Case from the case-book of LINCOLN HOSPITAL, Washington, D. C.; Surgeon J. Cooper McKee, U. S. A., in charge.


CASE 421.—Private Frank Hart, company I, 53d Pennsylvania volunteers; age 47; admitted from the depot hospital of the 2d Corps, City Point, Virginia, January 7, 1865. Chronic diarrhœa. Died, March 16, 1865, of pneumonia. Autopsy seventeen hours after death: Height five feet four inches; body much emaciated. The mucous membrane of the larynx and trachea was normal. The right lung weighed twenty-eight ounces; the posterior part of the upper lobe and the upper part of the lower lobe were in a state of congestion approaching red hepatization; the left lung weighed twelve ounces, and was normal; the right pleural sac contained four ounces of fluid, the left pleural sac five ounces.

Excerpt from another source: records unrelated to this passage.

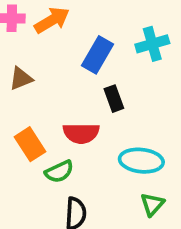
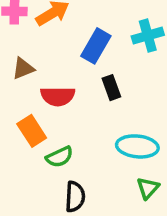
red semicircle: (81, 133) -> (58, 96), moved

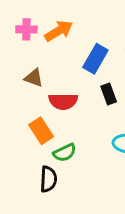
brown triangle: (23, 68) -> (34, 78), turned 42
black semicircle: (75, 197) -> (48, 179), moved

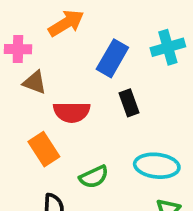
pink cross: (26, 29) -> (18, 49), moved
green semicircle: (65, 153) -> (94, 177), moved

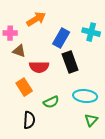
cyan cross: (168, 47) -> (91, 32), turned 30
black rectangle: (129, 103) -> (70, 62), size x1.5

The mucous membrane of the stomach was slightly congested; that of the intestines decidedly so, the congestion increasing in intensity toward the lower part of the canal. The lower part of the ileum was slightly ulcerated. The coats of the large intestine were thickened, and the gut was very much contracted. The liver weighed eighty ounces and a half; the spleen three ounces; the kidneys three ounces each.—Acting Assistant Surgon​ E. B. Harris.